10. The Applicant is currently a reporting issuer under the Securities Act (Ontario) R.S.O. 1990, c. S.5, as amended (the OSA), the Securities Act (British Columbia), R.S.B.C. 1996, c. 418 (the BCSA) and the Securities Act (Alberta), R.S.A. 2000, c. S-4 (the ASA). The Applicant will remain a reporting issuer in the provinces of Ontario, British Columbia, and Alberta, following the Continuance.
11. The Applicant is not in default of any provision of the OBCA, the OSA, the BCSA or the ASA, including any regulations or rules made thereunder.
12. The Applicant is not subject to any proceeding under the OBCA, the OSA, the BCSA or the ASA.
13. The Applicant is not in default of any provision of the rules, regulations or policies of the CSE.
14. The Applicant's registered and head office is located in Ontario and the Commission is the principal regulator of the Applicant.
15. Following the Continuance, the Applicant's registered and head office will be relocated to 408 -- 55 Water Street, Vancouver, BC, V6B 1A1, Canada. The Applicant intends for the British Columbia Securities Commission to become its principal regulator.
16. The Applicant's management information circular dated July 5, 2024 (the Circular) which was provided to all shareholders of the Applicant in connection with its special meeting of shareholders held on August 15, 2024 (the Meeting) described the proposed Continuance and disclosed the reasons for it and its implications. The Applicant's shareholders had the right to dissent with respect to the proposed Continuance pursuant to section 185 of the OBCA, and the Circular disclosed particulars of this right in accordance with applicable law.

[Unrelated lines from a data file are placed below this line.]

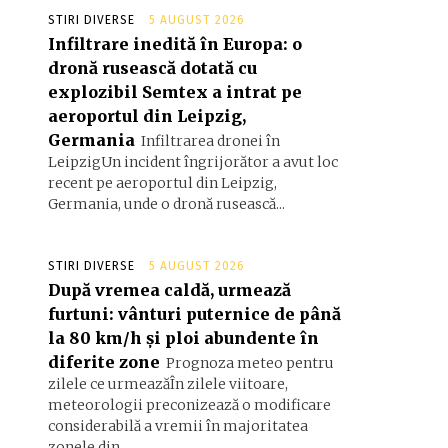
STIRI DIVERSE
5 AUGUST 2026
Infiltrare inedită în Europa: o
dronă rusească dotată cu
explozibil Semtex a intrat pe
aeroportul din Leipzig,
Germania
Infiltrarea dronei în
LeipzigUn incident îngrijorător a avut loc
recent pe aeroportul din Leipzig,
Germania, unde o dronă rusească...
STIRI DIVERSE
5 AUGUST 2026
După vremea caldă, urmează
furtuni: vânturi puternice de până
la 80 km/h și ploi abundente în
diferite zone
Prognoza meteo pentru
zilele ce urmeazăÎn zilele viitoare,
meteorologii preconizează o modificare
considerabilă a vremii în majoritatea
zonele din...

17. The Applicant's shareholders authorized the Continuance at the Meeting by a special resolution that was approved by 99.23% of the votes cast by the shareholders of the Applicant in person or represented by proxy. No shareholders exercised dissent rights pursuant to section 185 of the OBCA.
18. Subsection 21(b) of the Regulation requires the Application for Continuance to be accompanied by a consent from the Commission.
AND UPON the Commission being satisfied that to do so would not be prejudicial to the public interest;
THE COMMISSION CONSENTS to the Continuance of the Applicant under the BCBCA.
DATED at Toronto on this 18th day of November, 2024.